[How to complete this task]
Return only the tail of the data below, word for word: the line with "selecting your fence" and each line after it through the final one.
----- Data supplied -----
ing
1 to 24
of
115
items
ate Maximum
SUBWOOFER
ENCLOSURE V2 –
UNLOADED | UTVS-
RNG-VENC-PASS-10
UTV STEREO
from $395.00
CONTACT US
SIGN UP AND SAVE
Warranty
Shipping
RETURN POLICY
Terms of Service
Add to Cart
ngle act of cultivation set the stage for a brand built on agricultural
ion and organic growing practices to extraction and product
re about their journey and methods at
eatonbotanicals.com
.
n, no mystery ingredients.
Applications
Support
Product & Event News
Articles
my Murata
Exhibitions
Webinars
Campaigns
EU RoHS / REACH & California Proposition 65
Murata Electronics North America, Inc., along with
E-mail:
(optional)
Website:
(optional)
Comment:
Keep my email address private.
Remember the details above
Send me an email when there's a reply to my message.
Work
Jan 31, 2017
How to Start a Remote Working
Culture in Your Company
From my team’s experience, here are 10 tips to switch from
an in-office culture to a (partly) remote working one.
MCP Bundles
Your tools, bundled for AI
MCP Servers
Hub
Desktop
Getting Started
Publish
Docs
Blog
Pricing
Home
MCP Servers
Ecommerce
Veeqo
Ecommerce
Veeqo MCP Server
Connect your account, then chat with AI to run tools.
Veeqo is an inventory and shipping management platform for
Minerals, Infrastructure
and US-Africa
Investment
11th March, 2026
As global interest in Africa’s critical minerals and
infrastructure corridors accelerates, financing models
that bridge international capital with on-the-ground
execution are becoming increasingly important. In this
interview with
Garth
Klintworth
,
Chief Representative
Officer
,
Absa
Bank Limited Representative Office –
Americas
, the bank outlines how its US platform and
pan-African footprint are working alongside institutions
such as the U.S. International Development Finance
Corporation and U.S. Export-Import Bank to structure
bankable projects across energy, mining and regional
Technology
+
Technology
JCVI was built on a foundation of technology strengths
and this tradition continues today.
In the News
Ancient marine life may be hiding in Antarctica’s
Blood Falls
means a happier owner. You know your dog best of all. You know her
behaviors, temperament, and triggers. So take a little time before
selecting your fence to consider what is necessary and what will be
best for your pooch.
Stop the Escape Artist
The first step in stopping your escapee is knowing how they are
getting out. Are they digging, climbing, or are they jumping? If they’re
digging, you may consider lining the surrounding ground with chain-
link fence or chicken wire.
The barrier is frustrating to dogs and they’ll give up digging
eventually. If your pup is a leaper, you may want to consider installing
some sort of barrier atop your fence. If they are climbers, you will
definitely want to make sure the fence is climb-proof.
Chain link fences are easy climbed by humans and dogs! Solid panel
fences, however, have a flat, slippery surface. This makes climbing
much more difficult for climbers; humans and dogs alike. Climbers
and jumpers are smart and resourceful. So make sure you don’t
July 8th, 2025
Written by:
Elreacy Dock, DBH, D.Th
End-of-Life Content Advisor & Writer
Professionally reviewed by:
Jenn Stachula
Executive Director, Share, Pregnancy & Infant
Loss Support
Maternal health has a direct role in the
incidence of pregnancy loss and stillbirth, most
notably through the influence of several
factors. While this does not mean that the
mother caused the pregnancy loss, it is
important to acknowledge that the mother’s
-----
[Task solution]
selecting your fence to consider what is necessary and what will be
best for your pooch.
Stop the Escape Artist
The first step in stopping your escapee is knowing how they are
getting out. Are they digging, climbing, or are they jumping? If they’re
digging, you may consider lining the surrounding ground with chain-
link fence or chicken wire.
The barrier is frustrating to dogs and they’ll give up digging
eventually. If your pup is a leaper, you may want to consider installing
some sort of barrier atop your fence. If they are climbers, you will
definitely want to make sure the fence is climb-proof.
Chain link fences are easy climbed by humans and dogs! Solid panel
fences, however, have a flat, slippery surface. This makes climbing
much more difficult for climbers; humans and dogs alike. Climbers
and jumpers are smart and resourceful. So make sure you don’t
July 8th, 2025
Written by:
Elreacy Dock, DBH, D.Th
End-of-Life Content Advisor & Writer
Professionally reviewed by:
Jenn Stachula
Executive Director, Share, Pregnancy & Infant
Loss Support
Maternal health has a direct role in the
incidence of pregnancy loss and stillbirth, most
notably through the influence of several
factors. While this does not mean that the
mother caused the pregnancy loss, it is
important to acknowledge that the mother’s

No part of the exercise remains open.